Is it possible to do this year-round? Massachusetts has four seasons climate. Which means fruit and vegetables can only be produced seasonally. Therefore, it would be nearly impossible to consume a healthy sustainable diet, eating all 5 food groups with only consuming Massachusetts food in the off season. One could survive with consuming only locally sourced food year-round, but they would be lacking essential vitamins and minerals that we get from our fruit and vegetables that keep us healthy.
Are you up for the challenge to help grow our local economy? Try some of our recipes using only locally sourced food from Massachusetts.
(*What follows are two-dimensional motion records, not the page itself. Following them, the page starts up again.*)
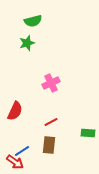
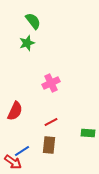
green semicircle: rotated 114 degrees counterclockwise
red arrow: moved 2 px left
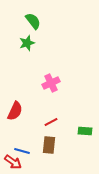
green rectangle: moved 3 px left, 2 px up
blue line: rotated 49 degrees clockwise
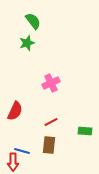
red arrow: rotated 54 degrees clockwise
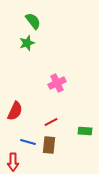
pink cross: moved 6 px right
blue line: moved 6 px right, 9 px up
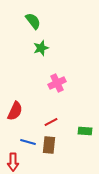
green star: moved 14 px right, 5 px down
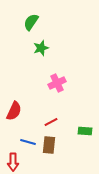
green semicircle: moved 2 px left, 1 px down; rotated 108 degrees counterclockwise
red semicircle: moved 1 px left
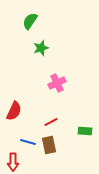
green semicircle: moved 1 px left, 1 px up
brown rectangle: rotated 18 degrees counterclockwise
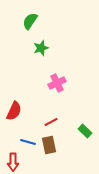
green rectangle: rotated 40 degrees clockwise
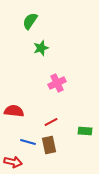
red semicircle: rotated 108 degrees counterclockwise
green rectangle: rotated 40 degrees counterclockwise
red arrow: rotated 78 degrees counterclockwise
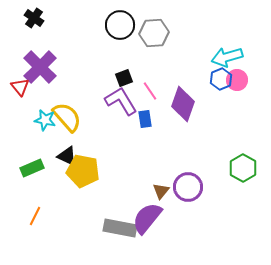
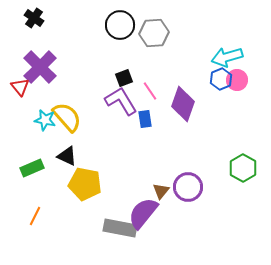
yellow pentagon: moved 2 px right, 13 px down
purple semicircle: moved 4 px left, 5 px up
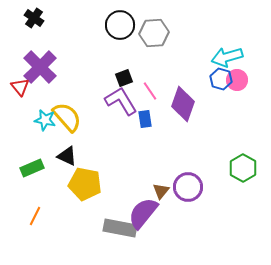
blue hexagon: rotated 20 degrees counterclockwise
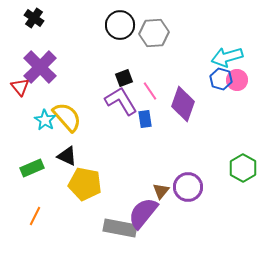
cyan star: rotated 20 degrees clockwise
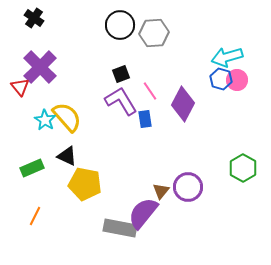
black square: moved 3 px left, 4 px up
purple diamond: rotated 8 degrees clockwise
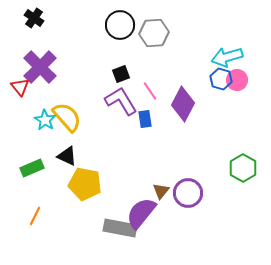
purple circle: moved 6 px down
purple semicircle: moved 2 px left
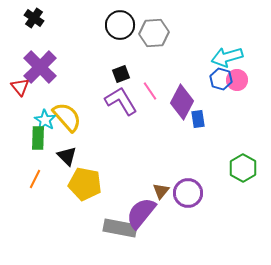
purple diamond: moved 1 px left, 2 px up
blue rectangle: moved 53 px right
black triangle: rotated 20 degrees clockwise
green rectangle: moved 6 px right, 30 px up; rotated 65 degrees counterclockwise
orange line: moved 37 px up
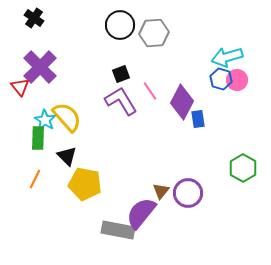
gray rectangle: moved 2 px left, 2 px down
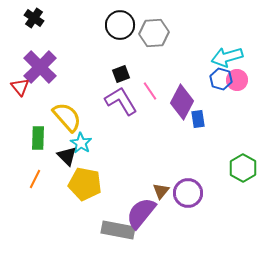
cyan star: moved 36 px right, 23 px down
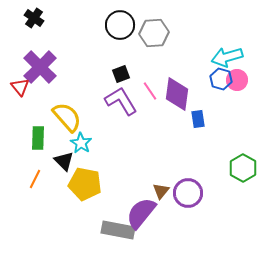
purple diamond: moved 5 px left, 8 px up; rotated 20 degrees counterclockwise
black triangle: moved 3 px left, 5 px down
|APPLE GOUDA STUFFED CHICKEN BREASTS WITH SMOKY ROASTED SWEET POTATOES
2 large boneless, skinless chicken breasts (mine were 10 ounces each – shoot for 4-6 ounces per serving)
1.5 ounces gouda cheese, thinly sliced
1/2 large apple, thinly sliced (I used Honeycrisp – any firm apple will work)
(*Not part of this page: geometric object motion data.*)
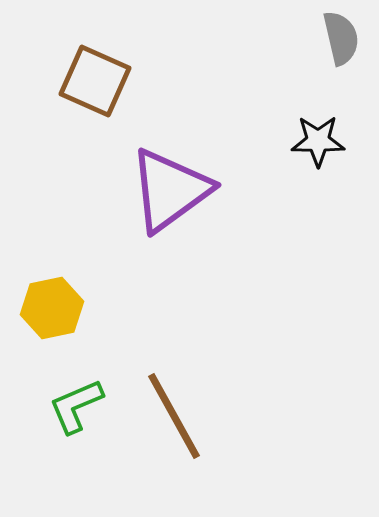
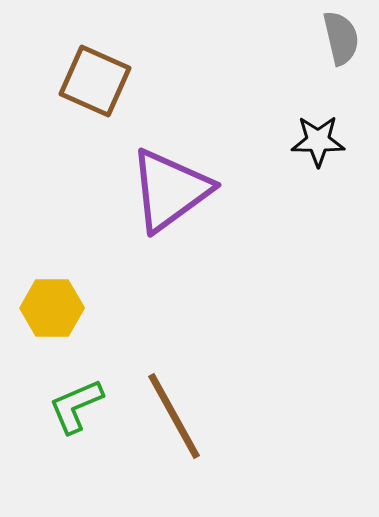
yellow hexagon: rotated 12 degrees clockwise
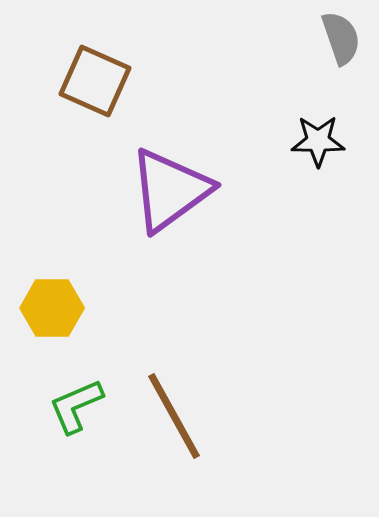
gray semicircle: rotated 6 degrees counterclockwise
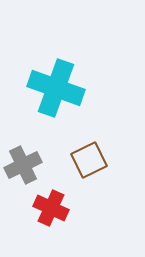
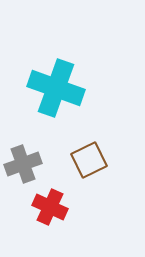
gray cross: moved 1 px up; rotated 6 degrees clockwise
red cross: moved 1 px left, 1 px up
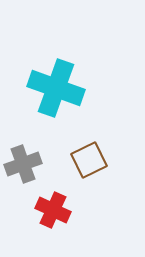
red cross: moved 3 px right, 3 px down
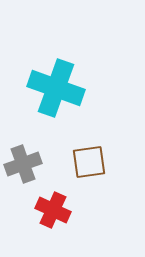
brown square: moved 2 px down; rotated 18 degrees clockwise
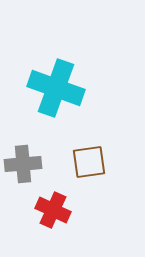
gray cross: rotated 15 degrees clockwise
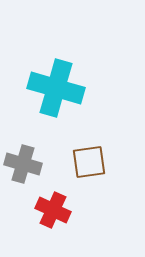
cyan cross: rotated 4 degrees counterclockwise
gray cross: rotated 21 degrees clockwise
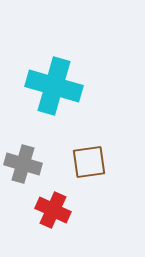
cyan cross: moved 2 px left, 2 px up
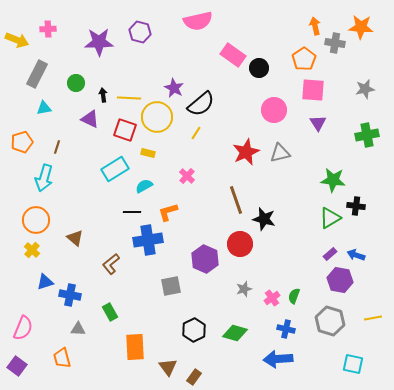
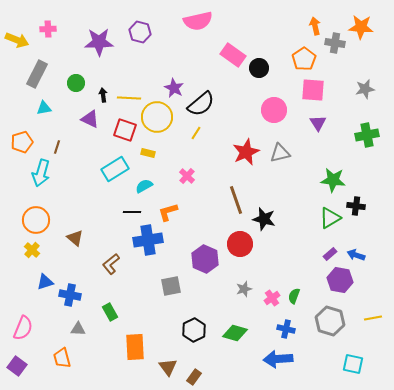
cyan arrow at (44, 178): moved 3 px left, 5 px up
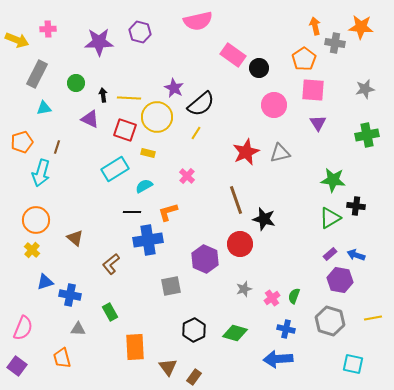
pink circle at (274, 110): moved 5 px up
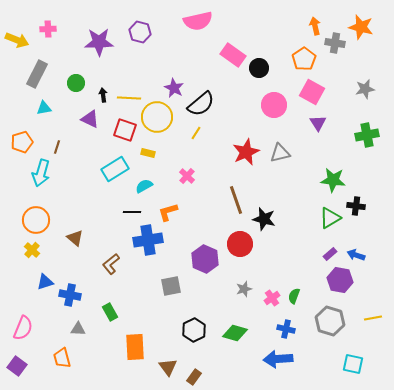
orange star at (361, 27): rotated 10 degrees clockwise
pink square at (313, 90): moved 1 px left, 2 px down; rotated 25 degrees clockwise
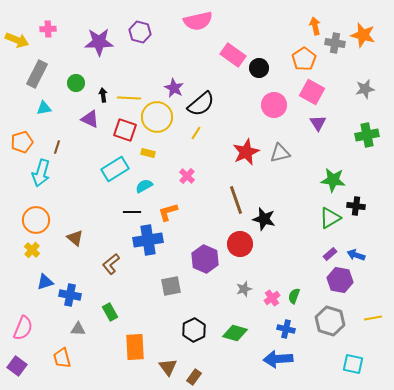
orange star at (361, 27): moved 2 px right, 8 px down
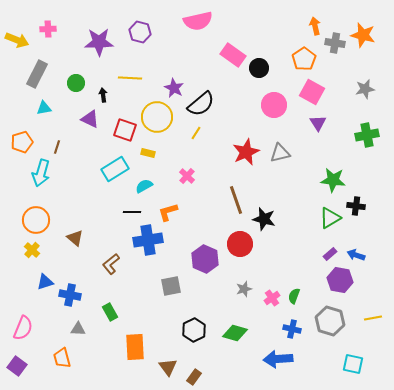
yellow line at (129, 98): moved 1 px right, 20 px up
blue cross at (286, 329): moved 6 px right
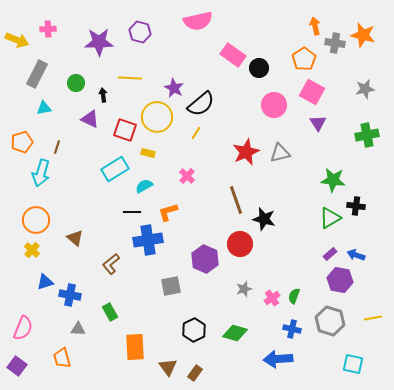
brown rectangle at (194, 377): moved 1 px right, 4 px up
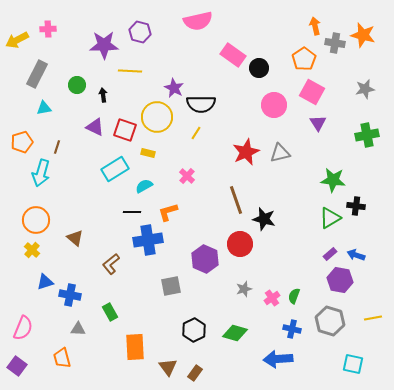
yellow arrow at (17, 40): rotated 130 degrees clockwise
purple star at (99, 42): moved 5 px right, 3 px down
yellow line at (130, 78): moved 7 px up
green circle at (76, 83): moved 1 px right, 2 px down
black semicircle at (201, 104): rotated 40 degrees clockwise
purple triangle at (90, 119): moved 5 px right, 8 px down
1 teaspoon olive oil for chicken
1 teaspoon fresh thyme, more as desired for garnish
1/2 teaspoon salt
1/2 fresh ground pepper
For Sweet Potatoes:
2 large sweet potatoes, peeled and diced
1 tablespoon olive oil
1/2 teaspoon smoked paprika
1 teaspoon fresh thyme leaves
1/2 teaspoon sea salt
1. Preheat the oven to 425 degrees Fahrenheit.
2. Spray a large baking dish or sheet pan with nonstick cooking spray. Split each chicken breast across but not through and open like a book (be careful, you can easily cut yourself doing this!). This is also known as butterflying. On one side of the chicken, lay out 7-8 thin apple slices followed by 4-5 slices of cheese. Sprinkle with 1/2 teaspoon fresh thyme. Fold over and drizzle with 1/2 teaspoon olive oil. Sprinkle with 1/4 teaspoon salt and 1/4 teaspoon pepper.
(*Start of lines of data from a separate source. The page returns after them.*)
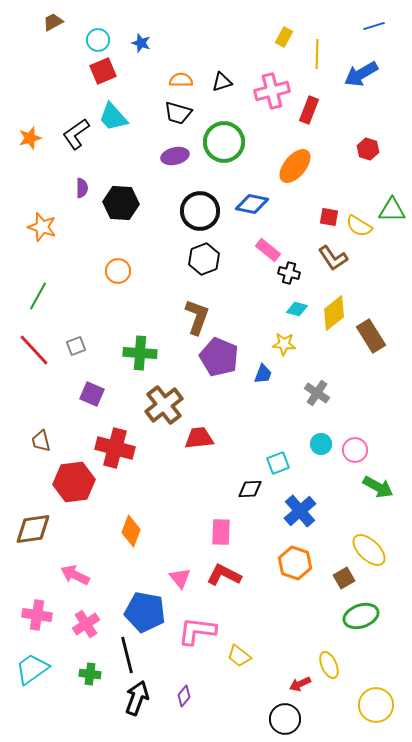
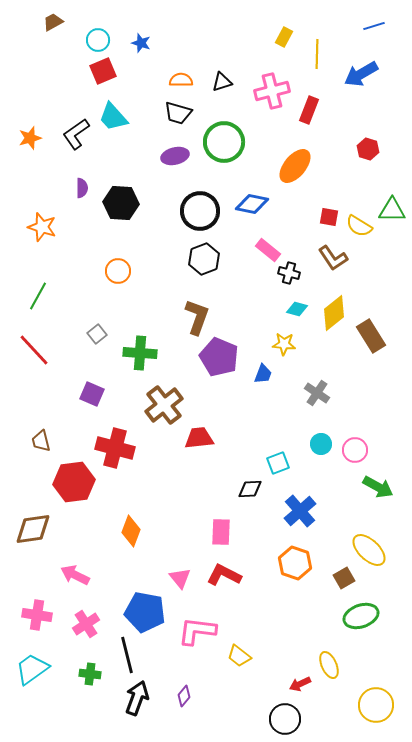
gray square at (76, 346): moved 21 px right, 12 px up; rotated 18 degrees counterclockwise
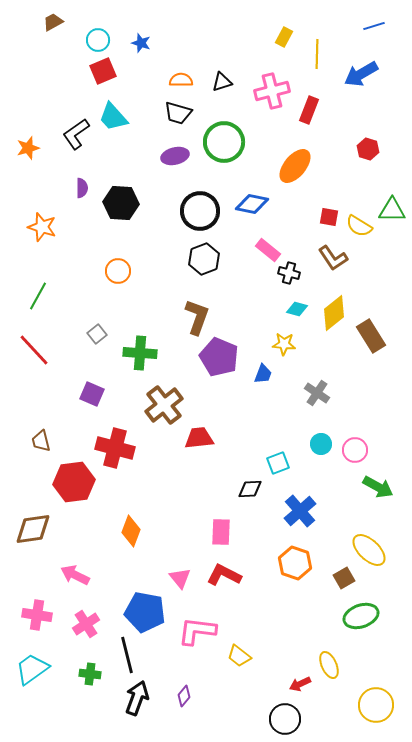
orange star at (30, 138): moved 2 px left, 10 px down
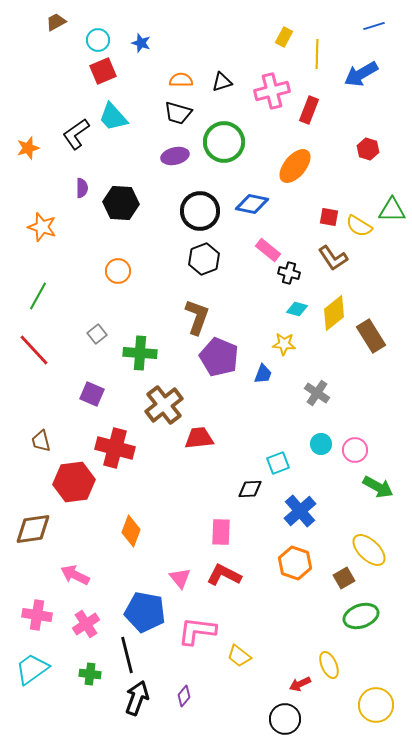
brown trapezoid at (53, 22): moved 3 px right
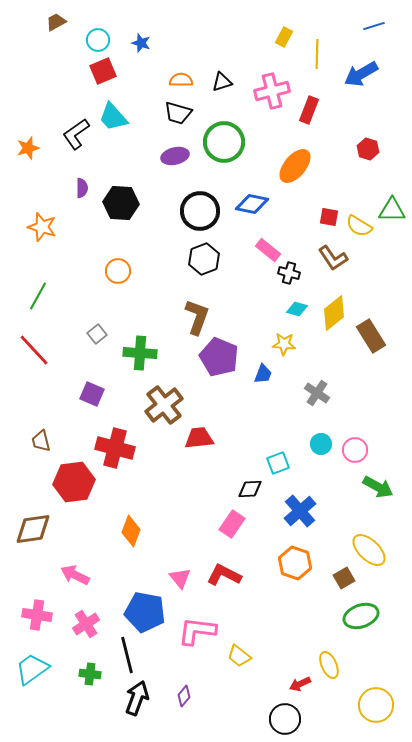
pink rectangle at (221, 532): moved 11 px right, 8 px up; rotated 32 degrees clockwise
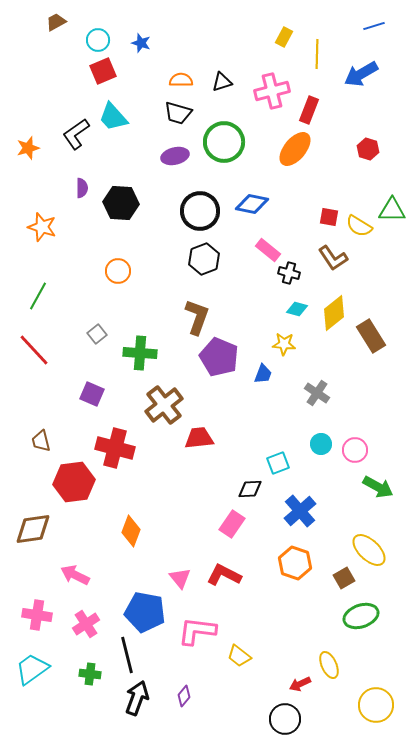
orange ellipse at (295, 166): moved 17 px up
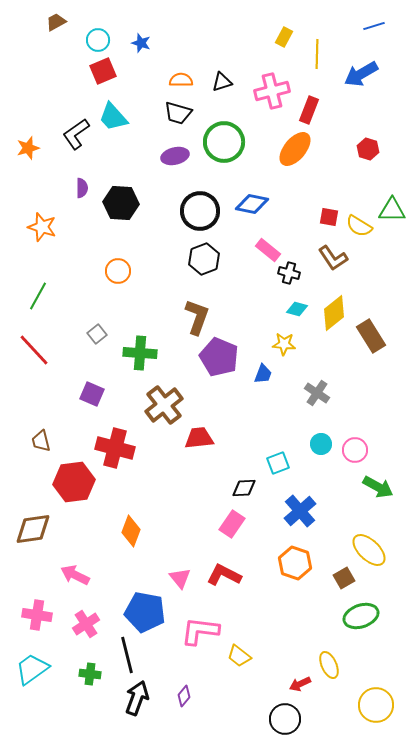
black diamond at (250, 489): moved 6 px left, 1 px up
pink L-shape at (197, 631): moved 3 px right
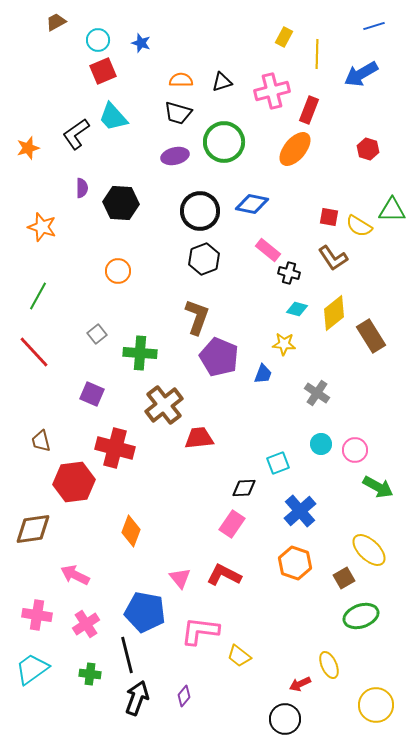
red line at (34, 350): moved 2 px down
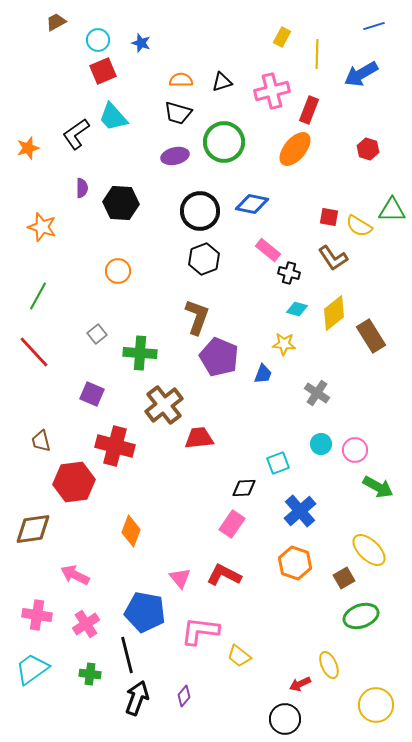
yellow rectangle at (284, 37): moved 2 px left
red cross at (115, 448): moved 2 px up
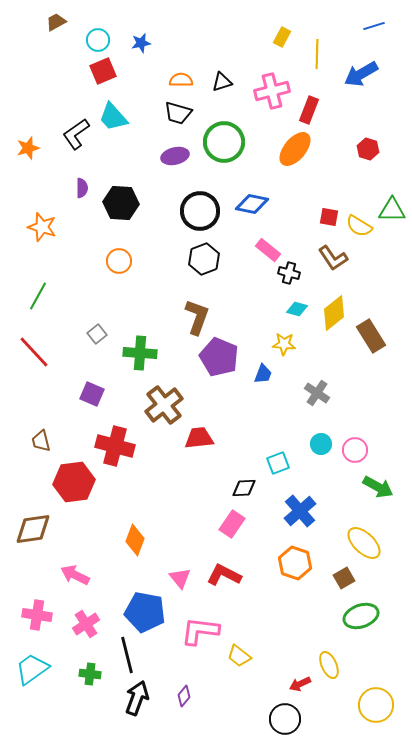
blue star at (141, 43): rotated 30 degrees counterclockwise
orange circle at (118, 271): moved 1 px right, 10 px up
orange diamond at (131, 531): moved 4 px right, 9 px down
yellow ellipse at (369, 550): moved 5 px left, 7 px up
3. Place the chicken breast on sheet pan and top with another sprig of fresh thyme if desired.
4. In a bowl, mix diced sweet potatoes with olive oil, smoked paprika, 1 teaspoon thyme leaves and sea salt until evenly coated. Arrange sweet potatoes in a single layer around chicken breasts.
5. Bake for 20 minutes and then stir sweet potatoes.
6. Continue to bake until the juices run clear from chicken and internal temperature of chicken registers at 165 degrees, about 10 additional minutes. Sweet potatoes should be fork tender.
|New England Clam Chowder
· 8-10 bacon strips, divided
· 2 Tbsp. butter
· 2 celery ribs, chopped
· 1 leek, finely chopped
· 1 large onion, chopped
· 2-3 garlic cloves, minced
· 3-4 small potatoes, peeled and cubed
· 1 cup broth (chicken or vegetable)
· 1 bottle (8 ounces) clam juice
· 1/2 teaspoon white pepper
· 1/2 teaspoon salt
· 1/2 teaspoon dried thyme
· 1/3 cup all-purpose flour
· 2 cups half-and-half, divided
· 3 cans (6-1/2 ounces each) of whole clams, chopped into chunky pieces, drained
· Bay leaf
· Chopped fresh chives or green onions, for garnish
1. In a Dutch oven, cook bacon over medium heat until crisp. Remove to paper towels to drain; set aside. Add butter to the drippings (you can spoon out some of the drippings if you don’t want to uses that much); saute celery, leek, and onion until tender. Add garlic; cook 1 minute longer. Stir in the potatoes, broth, clam juice, salt, pepper and thyme. Bring to a boil. Reduce heat; simmer, uncovered, for 15-20 minutes or until potatoes are tender.
2. In a small bowl, combine flour and 1 cup half-and-half until smooth. Gradually stir into the soup. Bring to a boil; cook and stir for 1-2 minutes or until thickened.
3. Stir in (drained) clams and remaining half-and-half; heat through (do not boil); turn down to low heat; add the bay leaf. Cook for additional 2-3 minutes on low heat. Add in 4 strips of crumbled bacon.
4. Crumble the reserved 2 strips of bacon. Garnish chowder with crumbled bacon and fresh chopped chives.